Page images and extracted text:

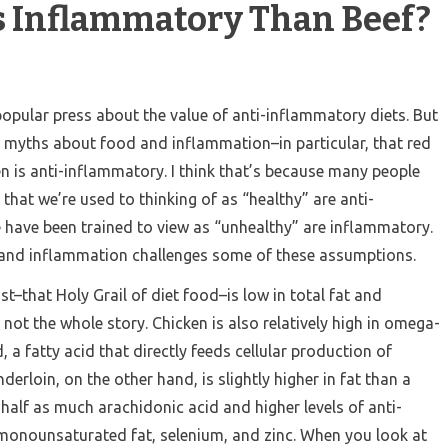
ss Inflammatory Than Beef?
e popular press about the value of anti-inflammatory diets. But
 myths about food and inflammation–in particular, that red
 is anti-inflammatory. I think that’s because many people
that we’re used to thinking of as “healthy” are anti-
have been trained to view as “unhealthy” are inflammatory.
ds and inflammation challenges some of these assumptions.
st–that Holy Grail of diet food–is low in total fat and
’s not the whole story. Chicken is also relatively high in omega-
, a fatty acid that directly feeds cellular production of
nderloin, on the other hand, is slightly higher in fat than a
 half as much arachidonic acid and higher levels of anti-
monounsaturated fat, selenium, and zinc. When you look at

...

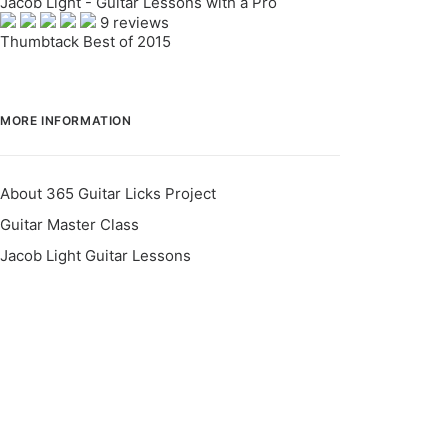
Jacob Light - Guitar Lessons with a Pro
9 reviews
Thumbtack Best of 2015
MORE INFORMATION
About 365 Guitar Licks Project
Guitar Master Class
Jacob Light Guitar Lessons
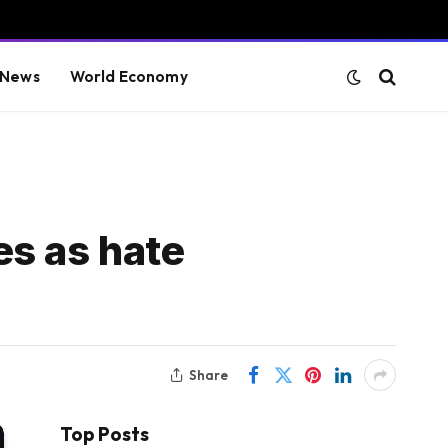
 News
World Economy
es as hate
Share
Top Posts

==

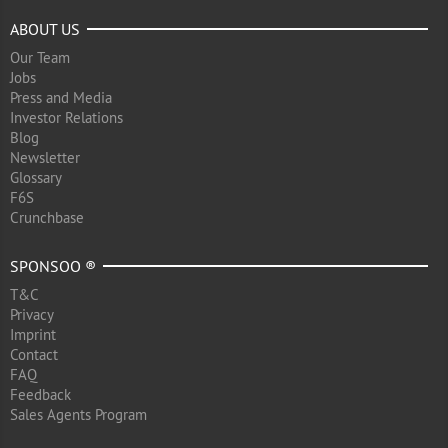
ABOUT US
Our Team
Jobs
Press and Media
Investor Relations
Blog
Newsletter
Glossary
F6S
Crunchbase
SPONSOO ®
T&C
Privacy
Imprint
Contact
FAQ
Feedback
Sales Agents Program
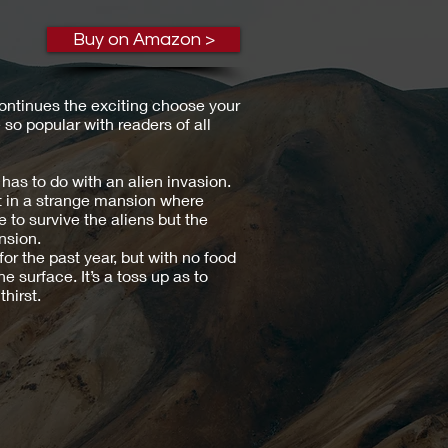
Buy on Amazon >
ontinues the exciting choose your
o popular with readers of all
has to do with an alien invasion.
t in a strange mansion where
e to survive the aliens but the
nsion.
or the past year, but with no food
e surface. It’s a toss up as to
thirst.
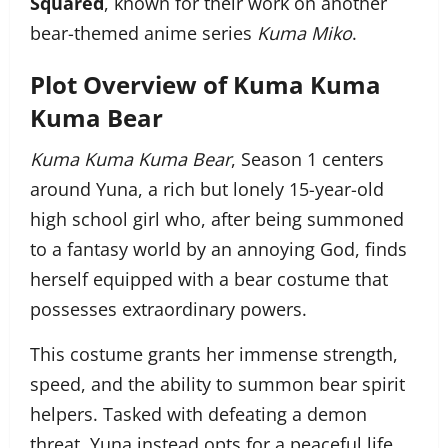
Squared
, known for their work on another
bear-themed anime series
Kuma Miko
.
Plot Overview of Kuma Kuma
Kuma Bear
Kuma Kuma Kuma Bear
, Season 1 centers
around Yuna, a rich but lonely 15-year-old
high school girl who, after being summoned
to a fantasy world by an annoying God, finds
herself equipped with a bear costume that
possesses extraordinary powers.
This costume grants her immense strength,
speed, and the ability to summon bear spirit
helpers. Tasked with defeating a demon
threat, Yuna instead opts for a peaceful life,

Instructions for the task: Retype exactly, and only, the lines above from the one where "possesses extraordinary powers." occurs up to and including the one where "threat, Yuna instead" occurs.

Solved exercise:
possesses extraordinary powers.
This costume grants her immense strength,
speed, and the ability to summon bear spirit
helpers. Tasked with defeating a demon
threat, Yuna instead opts for a peaceful life,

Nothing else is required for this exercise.